Something to Say
Tessa Woodward and Seth Lindstromberg
Helbling Languages 2014
Something to Say is a photocopiable resource book of fun speaking activities aimed at older teens and adults from upper-elementary to advanced levels. The activities include some which are material-free, but the majority have A4-sized class handouts with detailed teachers’ notes. The activities cover a wide range of themes from pronunciation to interviews, and from riddles to grammar questionnaires. There are also different versions of each to cater for different levels. At first glance, the handouts looked rather dull: only black and white text with no images, illustrations or variety in fonts. The format also seemed very ‘samey’, with the majority having quite long numbered or bulleted lists, and my initial reaction was that they might not be particularly accessible or motivating for students. However, taking a closer look, the content really made up for the appearance. The activities are funny, engaging, surprising and really get students talking and laughing.
I used the ‘Expressive intonation’ tasks with a teenage group and they loved it. They were soon producing really great language, with a range of intonation and expression I hadn’t heard before.
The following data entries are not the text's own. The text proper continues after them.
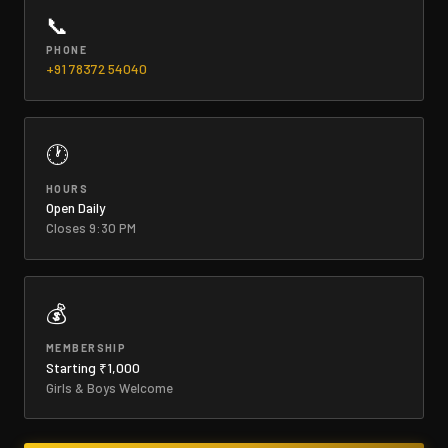
📞
PHONE
+91 78372 54040
🕐
HOURS
Open Daily
Closes 9:30 PM
💰
MEMBERSHIP
Starting ₹1,000
Girls & Boys Welcome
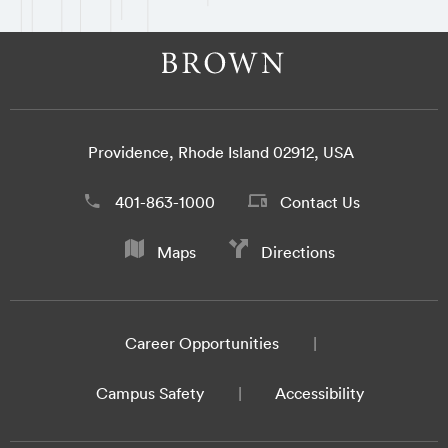
Providence, Rhode Island 02912, USA
401-863-1000
Contact Us
Maps
Directions
Career Opportunities
Campus Safety
Accessibility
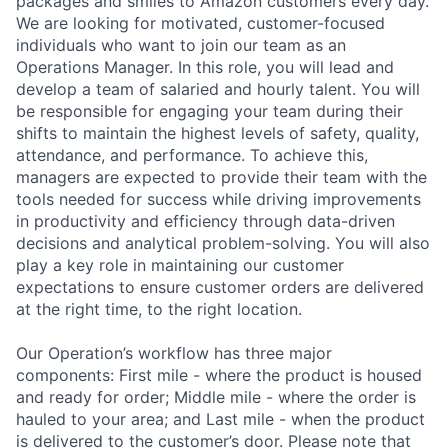
packages and smiles to Amazon customers every day.
We are looking for motivated, customer-focused
individuals who want to join our team as an
Operations Manager. In this role, you will lead and
develop a team of salaried and hourly talent. You will
be responsible for engaging your team during their
shifts to maintain the highest levels of safety, quality,
attendance, and performance. To achieve this,
managers are expected to provide their team with the
tools needed for success while driving improvements
in productivity and efficiency through data-driven
decisions and analytical problem-solving. You will also
play a key role in maintaining our customer
expectations to ensure customer orders are delivered
at the right time, to the right location.
Our Operation’s workflow has three major
components: First mile - where the product is housed
and ready for order; Middle mile - where the order is
hauled to your area; and Last mile - when the product
is delivered to the customer’s door. Please note that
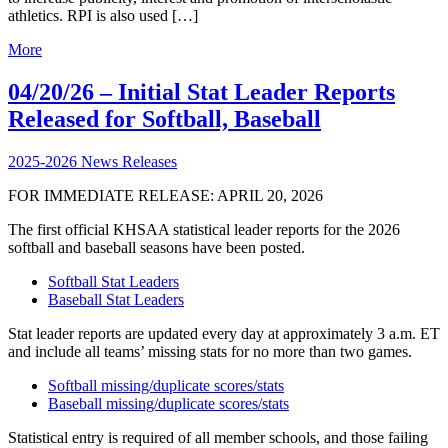
athletics. RPI is also used […]
More
04/20/26 – Initial Stat Leader Reports
Released for Softball, Baseball
2025-2026 News Releases
FOR IMMEDIATE RELEASE: APRIL 20, 2026
The first official KHSAA statistical leader reports for the 2026
softball and baseball seasons have been posted.
Softball Stat Leaders
Baseball Stat Leaders
Stat leader reports are updated every day at approximately 3 a.m. ET
and include all teams’ missing stats for no more than two games.
Softball missing/duplicate scores/stats
Baseball missing/duplicate scores/stats
Statistical entry is required of all member schools, and those failing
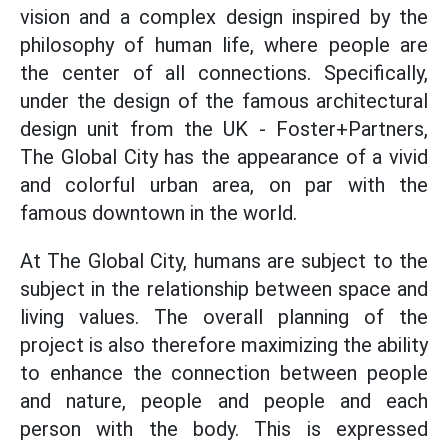
vision and a complex design inspired by the
philosophy of human life, where people are
the center of all connections. Specifically,
under the design of the famous architectural
design unit from the UK - Foster+Partners,
The Global City has the appearance of a vivid
and colorful urban area, on par with the
famous downtown in the world.
At The Global City, humans are subject to the
subject in the relationship between space and
living values. The overall planning of the
project is also therefore maximizing the ability
to enhance the connection between people
and nature, people and people and each
person with the body. This is expressed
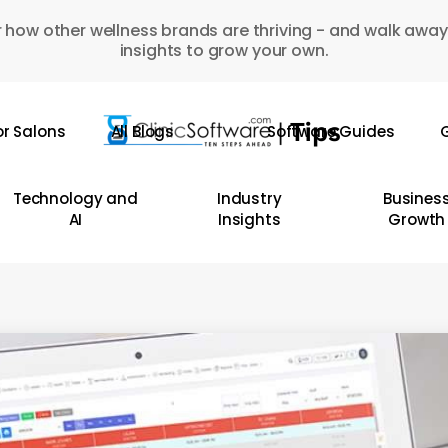
 how other wellness brands are thriving - and walk away
insights to grow your own.
or Salons
All Blogs
Software Guides
G
Technology and
Industry
Busines
AI
Insights
Growth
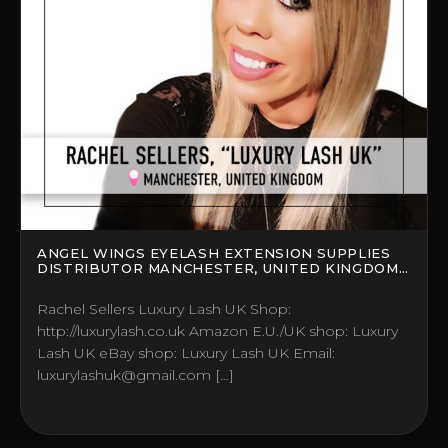
ANGEL WINGS EYELASH EXTENSION SUPPLIES
DISTRIBUTOR MANCHESTER, UNITED KINGDOM
(UK)
Rachel Sellers Luxury Lash UK Shop:
http://luxurylash.co.uk Amazon E.U./UK shop: Luxury
Lash UK eBay shop: Luxury Lash UK Email:
luxurylashuk@gmail.com […]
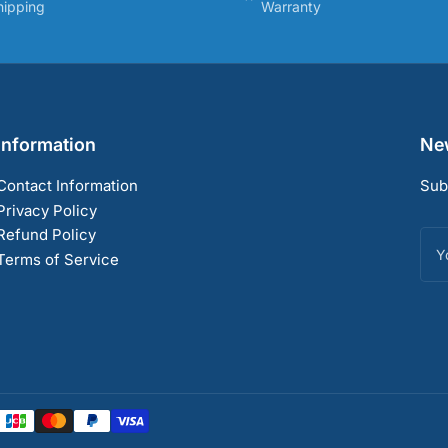
hipping
Warranty
Information
New
Contact Information
Sub
Privacy Policy
Refund Policy
You
ema
Terms of Service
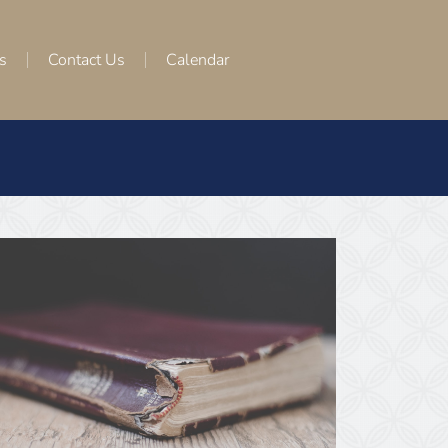
s
Contact Us
Calendar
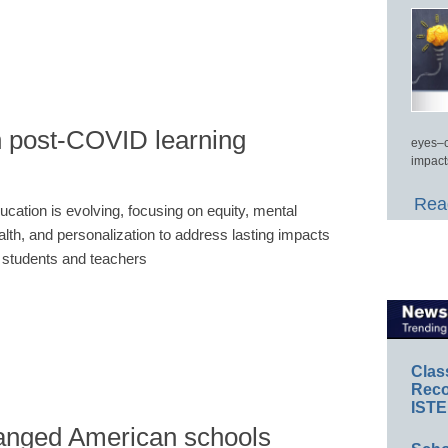
n post-COVID learning
eyes–c
impact
Read
ucation is evolving, focusing on equity, mental
alth, and personalization to address lasting impacts
 students and teachers
Clas
Reco
ISTE
nged American schools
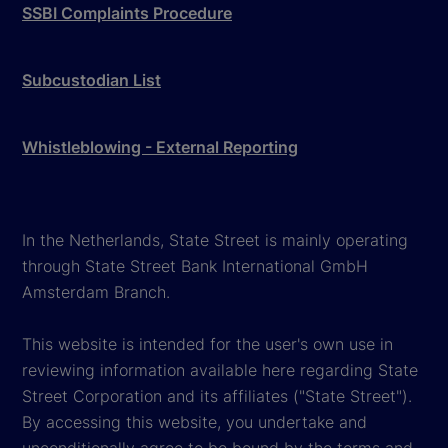
SSBI Complaints Procedure
Subcustodian List
Whistleblowing - External Reporting
In the Netherlands, State Street is mainly operating
through State Street Bank International GmbH
Amsterdam Branch.
This website is intended for the user's own use in
reviewing information available here regarding State
Street Corporation and its affiliates ("State Street").
By accessing this website, you undertake and
unconditionally agree to be bound by the terms and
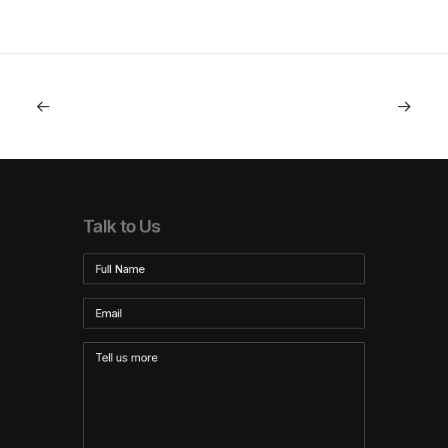
Talk to Us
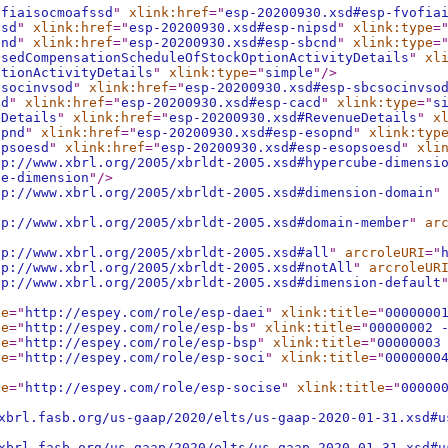
ofiaisocmoafssd
"
xlink:href
="
esp-20200930.xsd#esp-fvofia
psd
"
xlink:href
="
esp-20200930.xsd#esp-nipsd
"
xlink:type
=
cnd
"
xlink:href
="
esp-20200930.xsd#esp-sbcnd
"
xlink:type
=
asedCompensationScheduleOfStockOptionActivityDetails
"
xl
ptionActivityDetails
"
xlink:type
="
simple
"
/>
csocinvsod
"
xlink:href
="
esp-20200930.xsd#esp-sbcsocinvso
cd
"
xlink:href
="
esp-20200930.xsd#esp-cacd
"
xlink:type
="
s
eDetails
"
xlink:href
="
esp-20200930.xsd#RevenueDetails
"
x
opnd
"
xlink:href
="
esp-20200930.xsd#esp-esopnd
"
xlink:typ
opsoesd
"
xlink:href
="
esp-20200930.xsd#esp-esopsoesd
"
xli
tp://www.xbrl.org/2005/xbrldt-2005.xsd#hypercube-dimensi
be-dimension
"
/>
tp://www.xbrl.org/2005/xbrldt-2005.xsd#dimension-domain
"
tp://www.xbrl.org/2005/xbrldt-2005.xsd#domain-member
"
ar
tp://www.xbrl.org/2005/xbrldt-2005.xsd#all
"
arcroleURI
="
tp://www.xbrl.org/2005/xbrldt-2005.xsd#notAll
"
arcroleUR
tp://www.xbrl.org/2005/xbrldt-2005.xsd#dimension-default
le
="
http://espey.com/role/esp-daei
"
xlink:title
="
0000000
le
="
http://espey.com/role/esp-bs
"
xlink:title
="
00000002 
le
="
http://espey.com/role/esp-bsp
"
xlink:title
="
00000003
le
="
http://espey.com/role/esp-soci
"
xlink:title
="
0000000
le
="
http://espey.com/role/esp-socise
"
xlink:title
="
00000
xbrl.fasb.org/us-gaap/2020/elts/us-gaap-2020-01-31.xsd#u
xbrl.fasb.org/us-gaap/2020/elts/us-gaap-2020-01-31.xsd#u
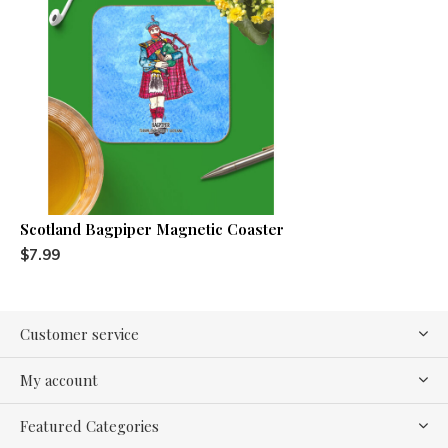
Scotland Bagpiper Magnetic Coaster
$7.99
Customer service
My account
Featured Categories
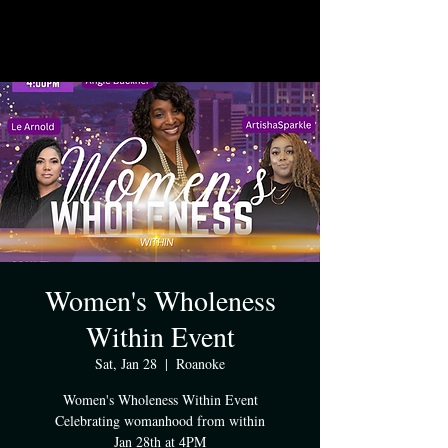
Women's Wholeness
Within Event
Sat, Jan 28
  |  
Roanoke
Women's Wholeness Within Event
Celebrating womanhood from within
Jan 28th at 4PM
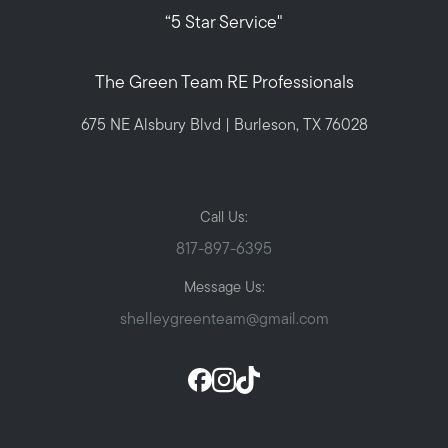
“5 Star Service"
The Green Team RE Professionals
675 NE Alsbury Blvd | Burleson, TX 76028
Call Us:
817-897-6395
Message Us:
shelleygreenteam@gmail.com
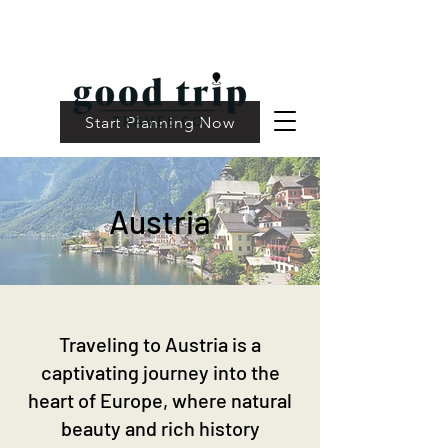
Start Planning Now
Austria
Traveling to Austria is a
captivating journey into the
heart of Europe, where natural
beauty and rich history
As a bonus, they had a great deal of fun! Similarly, I used the ‘Surprising questions’ activity with an adult class and they were both challenged and motivated, producing spontaneous and natural utterances with minimum input from me. There really isn’t much more a busy teacher could ask from an extra speaking skills resource.
In addition, Something to Say includes very comprehensive teachers’ notes, with ideas for adapting the material, correcting the students and for follow-up activities or lessons. All of these ideas were incredibly practical, easy to understand and really seemed to maximise the output of the minimalist handouts. As stated in the introduction, the demand placed on students is relatively low, as written prompts form the basis of all handouts. This provides a lot of support for weaker and less confident students and is a useful building block for classes whom you may want to challenge further in follow-up lessons or activities.
On the whole, Something to Say provides material to boost students’ speaking skills that is entertaining, original and very well-thought-out. In their introduction, Woodward and Lindstromberg state that the material’s fundamental aim is to ‘engage students in lots of meaningful talk while saving time for teachers’ – which is exactly what it does.